Only lines holding "Brian" are wanted; copy each of them from the records below.
□ □ □
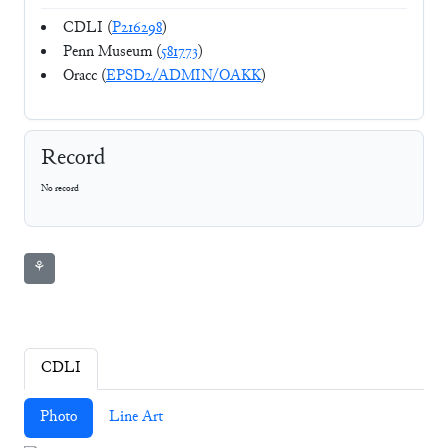
CDLI (
P216298
)
Penn Museum (
581773
)
Oracc (
EPSD2/ADMIN/OAKK
)
Record
No record
⚘
CDLI
Photo
Line Art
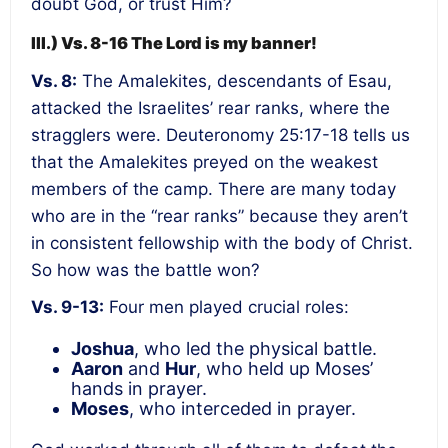
doubt God, or trust Him?
III.) Vs. 8-16 The Lord is my banner!
Vs. 8:
The Amalekites, descendants of Esau,
attacked the Israelites’ rear ranks, where the
stragglers were. Deuteronomy 25:17-18 tells us
that the Amalekites preyed on the weakest
members of the camp. There are many today
who are in the “rear ranks” because they aren’t
in consistent fellowship with the body of Christ.
So how was the battle won?
Vs. 9-13:
Four men played crucial roles:
Joshua
, who led the physical battle.
Aaron
and
Hur
, who held up Moses’
hands in prayer.
Moses
, who interceded in prayer.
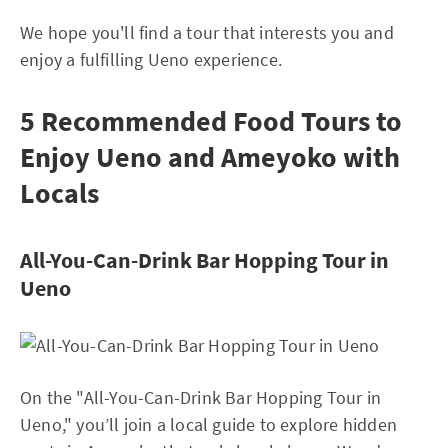
We hope you'll find a tour that interests you and
enjoy a fulfilling Ueno experience.
5 Recommended Food Tours to
Enjoy Ueno and Ameyoko with
Locals
All-You-Can-Drink Bar Hopping Tour in
Ueno
On the "All-You-Can-Drink Bar Hopping Tour in
Ueno," you’ll join a local guide to explore hidden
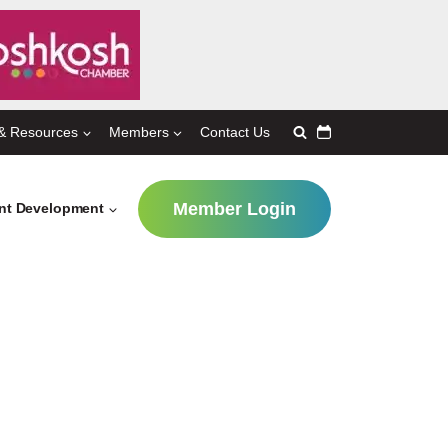
& Resources
Members
Contact Us
Member Login
ent Development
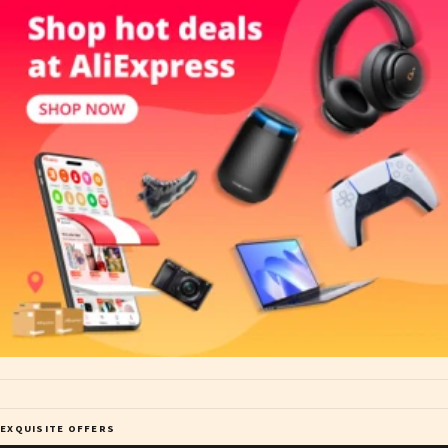
EXQUISITE OFFERS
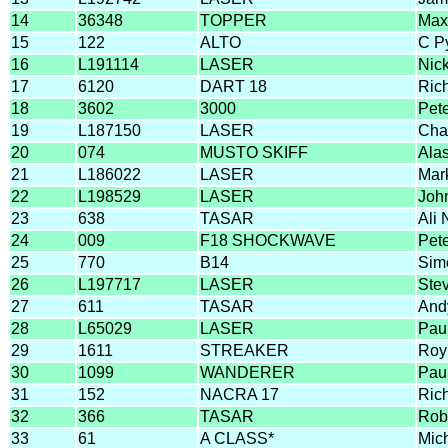
14
36348
TOPPER
Max
15
122
ALTO
C P
16
L191114
LASER
Nic
17
6120
DART 18
Ric
18
3602
3000
Pet
19
L187150
LASER
Cha
20
074
MUSTO SKIFF
Alas
21
L186022
LASER
Mark
22
L198529
LASER
Joh
23
638
TASAR
Ali 
24
009
F18 SHOCKWAVE
Pete
25
770
B14
Sim
26
L197717
LASER
Ste
27
611
TASAR
And
28
L65029
LASER
Paul
29
1611
STREAKER
Roy
30
1099
WANDERER
Pau
31
152
NACRA 17
Ric
32
366
TASAR
Rob
33
61
A CLASS*
Mic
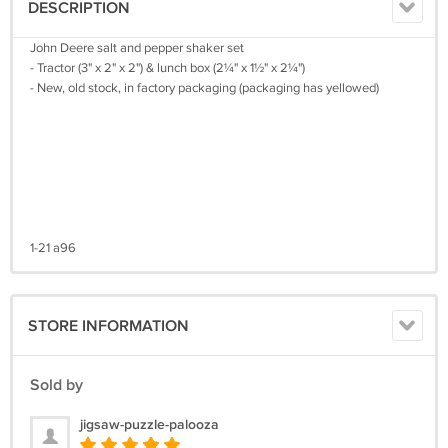
DESCRIPTION
John Deere salt and pepper shaker set
- Tractor (3" x 2" x 2") & lunch box (2¼" x 1½" x 2¼")
- New, old stock, in factory packaging (packaging has yellowed)
1-21 a96
STORE INFORMATION
Sold by
jigsaw-puzzle-palooza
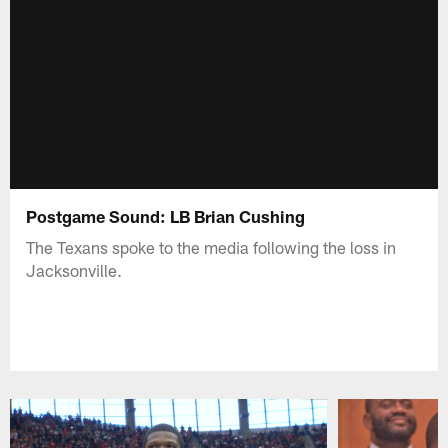
Postgame Sound: LB Brian Cushing
The Texans spoke to the media following the loss in
Jacksonville.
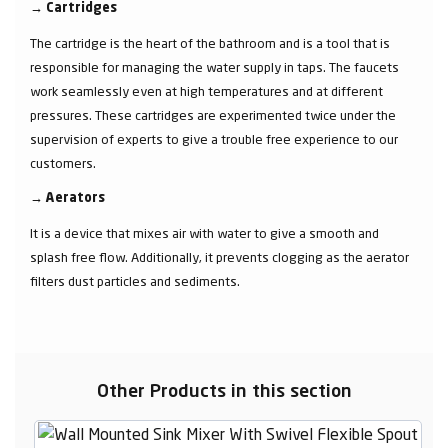
→
Cartridges
The cartridge is the heart of the bathroom and is a tool that is
responsible for managing the water supply in taps. The faucets
work seamlessly even at high temperatures and at different
pressures. These cartridges are experimented twice under the
supervision of experts to give a trouble free experience to our
customers.
→
Aerators
It is a device that mixes air with water to give a smooth and
splash free flow. Additionally, it prevents clogging as the aerator
filters dust particles and sediments.
Other Products in this section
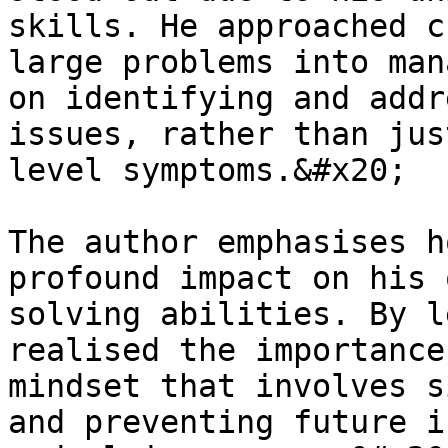
skills. He approached c
large problems into man
on identifying and addr
issues, rather than jus
level symptoms.&#x20;

The author emphasises h
profound impact on his 
solving abilities. By l
realised the importance
mindset that involves s
and preventing future i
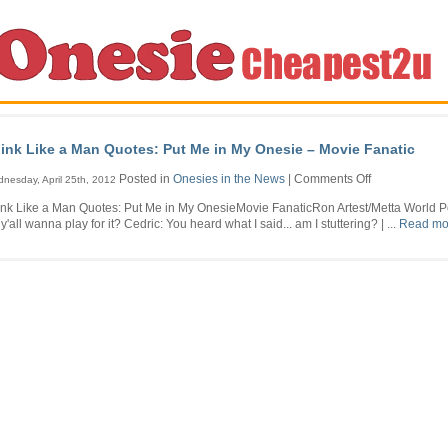
ink Like a Man Quotes: Put Me in My Onesie – Movie Fanatic
on
Posted in
Onesies in the News
|
Comments Off
nesday, April 25th, 2012
Think
ink Like a Man Quotes: Put Me in My OnesieMovie FanaticRon Artest/Metta World 
Like
y'all wanna play for it? Cedric: You heard what I said... am I stuttering? | ...
Read mor
a
Man
Quotes:
Put
Me
in
My
Onesie
–
Movie
Fanatic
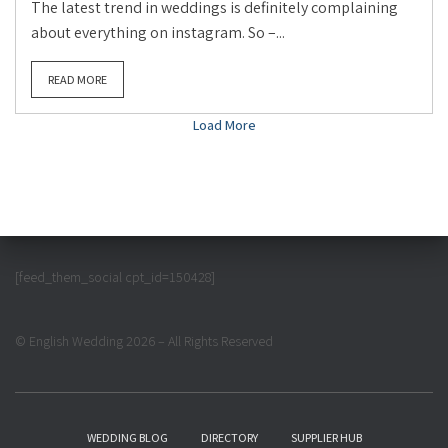
The latest trend in weddings is definitely complaining
about everything on instagram. So –...
READ MORE
Load More
[feed_them_social cpt_id=150428]
© English Wedding 2026 – All Rights Reserved
WEDDING BLOG
DIRECTORY
SUPPLIER HUB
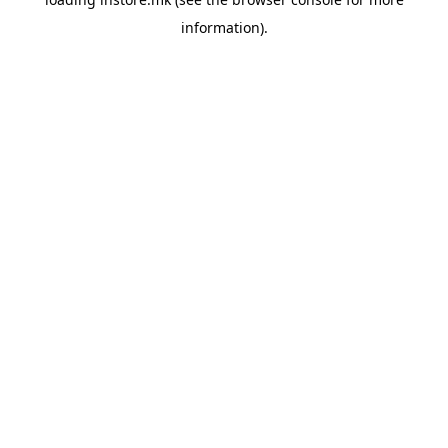
information).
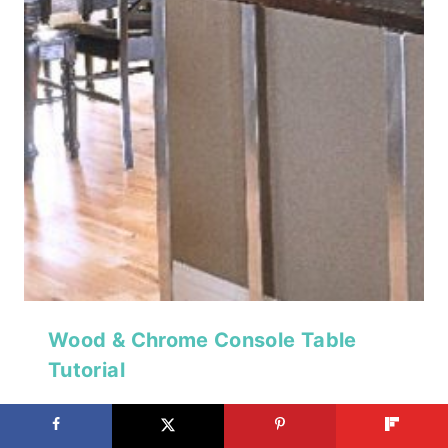
Wood & Chrome Console Table
Tutorial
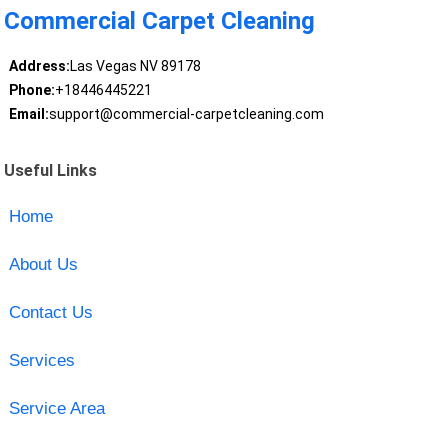
Commercial Carpet Cleaning
Address:
Las Vegas NV 89178
Phone:
+18446445221
Email:
support@commercial-carpetcleaning.com
Useful Links
Home
About Us
Contact Us
Services
Service Area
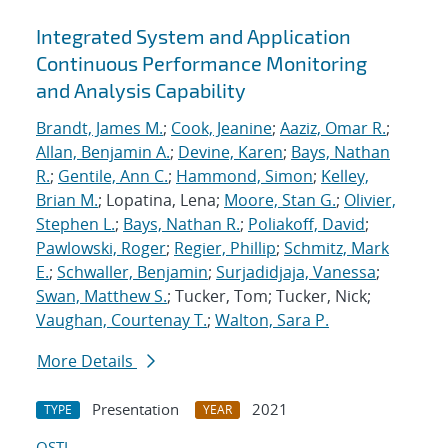
Integrated System and Application
Continuous Performance Monitoring
and Analysis Capability
Brandt, James M.
;
Cook, Jeanine
;
Aaziz, Omar R.
;
Allan, Benjamin A.
;
Devine, Karen
;
Bays, Nathan
R.
;
Gentile, Ann C.
;
Hammond, Simon
;
Kelley,
Brian M.
; Lopatina, Lena;
Moore, Stan G.
;
Olivier,
Stephen L.
;
Bays, Nathan R.
;
Poliakoff, David
;
Pawlowski, Roger
;
Regier, Phillip
;
Schmitz, Mark
E.
;
Schwaller, Benjamin
;
Surjadidjaja, Vanessa
;
Swan, Matthew S.
; Tucker, Tom; Tucker, Nick;
Vaughan, Courtenay T.
;
Walton, Sara P.
More Details
Presentation
2021
TYPE
YEAR
OSTI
□ □ □
# [Exercise result]
Postgame Sound: LB Brian Cushing
Brian M.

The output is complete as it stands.